Via Roissy, the answer appears to be: poorly.
[W]omen of childbearing age rate other attractive women consistently lower than women who have entered menopause, according to a new study.
This also works in reverse: women can overrate the attractiveness of a not-quite-beautiful woman as well.
I noticed this when my wife sought to match-make her male cousin with a female friend from our church. Unfortunately, I didn't mentally grasp her intentions until it was too late. I could have told her it wouldn't go well.
"Why don't men think that [female friend X] is attractive?" she asked me later.
Let's count the reasons.
1. She's well into her 30s, and this fact is starting to show around the edges.
2. While she's not fat, she's not Hollywood thin either.
3. These two facts are not sufficiently compensated for by other aspects of her appearance.
4. While someone like Φ would be drawn to her maternal qualities should, God forbid, he need to replace his daughters' mother, [male cousin]'s priorities are probably like those of most men in his position.
5. [Male cousin], by Φ's estimation, has both the moxie and the patience to get most of what he wants in this regard.
The surprising thing was that Mrs. Φ didn't perceive all this ahead of time. In contrast to the competitive situation the article describes, I don't see what Mrs. Φ would gain by bad faith, and the fact that she asked me about it later makes it seem like she really didn't understand it.
2 comments:
This also works in reverse: women can overrate the attractiveness of a not-quite-beautiful woman as well.

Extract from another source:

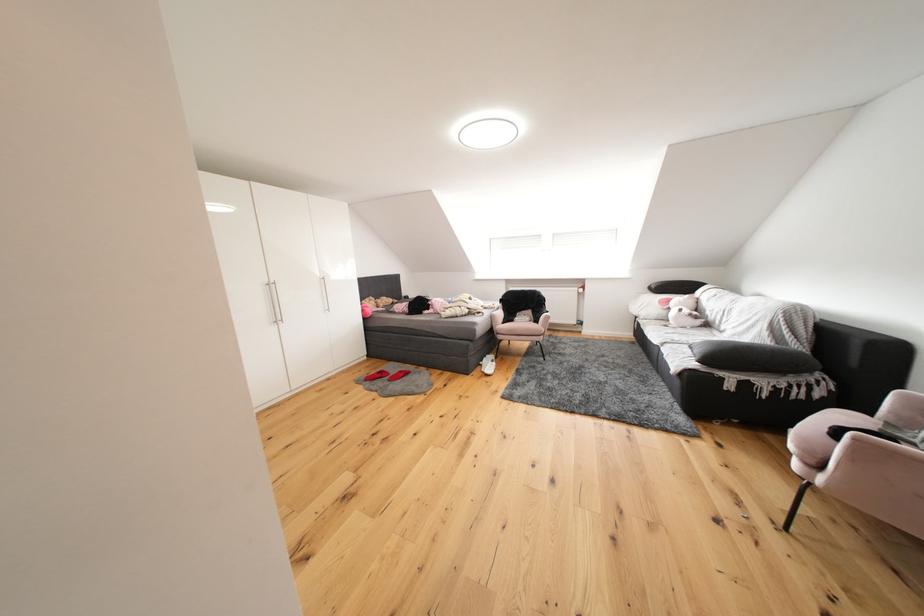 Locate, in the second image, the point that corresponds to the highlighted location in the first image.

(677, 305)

Three words: Sarah Jessica Parker.
If women like another women's personality or sense of style, they tend to rate them as more attractive. Also, women seem to be much more forgiving of age in other women.

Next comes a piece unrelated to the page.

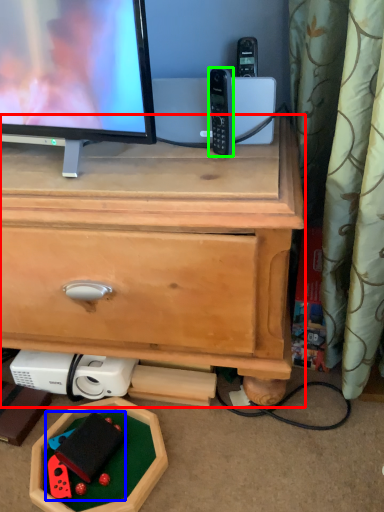 Question: Which object is the farthest from chest of drawers (highlighted by a red box)? Choose among these: toy (highlighted by a blue box) or gadget (highlighted by a green box).

Choices:
 (A) toy
 (B) gadget

Answer: (A)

All of these standards match how women rate the attractiveness of men. Style over genetics? Check. Personality over looks? Check. Not as concerned with age? Check. Women seem to simply transfer their standards for attractiveness for men right over to women without much thought. Therefore, your wife may have been entirely innocent in this regard, merely misapplying her honest standards to her female friend.

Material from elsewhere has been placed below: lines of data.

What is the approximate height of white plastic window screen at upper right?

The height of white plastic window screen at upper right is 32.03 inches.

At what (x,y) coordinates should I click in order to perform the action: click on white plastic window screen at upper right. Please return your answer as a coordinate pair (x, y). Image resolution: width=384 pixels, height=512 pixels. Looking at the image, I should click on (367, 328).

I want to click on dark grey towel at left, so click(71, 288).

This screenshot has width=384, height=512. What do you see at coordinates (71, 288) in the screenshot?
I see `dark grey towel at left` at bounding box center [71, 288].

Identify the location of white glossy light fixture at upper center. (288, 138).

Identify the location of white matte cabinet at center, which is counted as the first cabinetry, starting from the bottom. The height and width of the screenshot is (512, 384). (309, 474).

(BTW matchmaking from women is usually quite terrible. They are always trying to set you up with their unattractive friends, co-workers etc. I am usually amiable enough to say, "Well, I'll meet anybody," by which I mean I am happy to show up at a party or other reasonably large get-together where the other person will be. A couple of times it has been worth my while, but usually not. I refuse to go on blind dates. Fortunately, most women aren't that keen on them either.)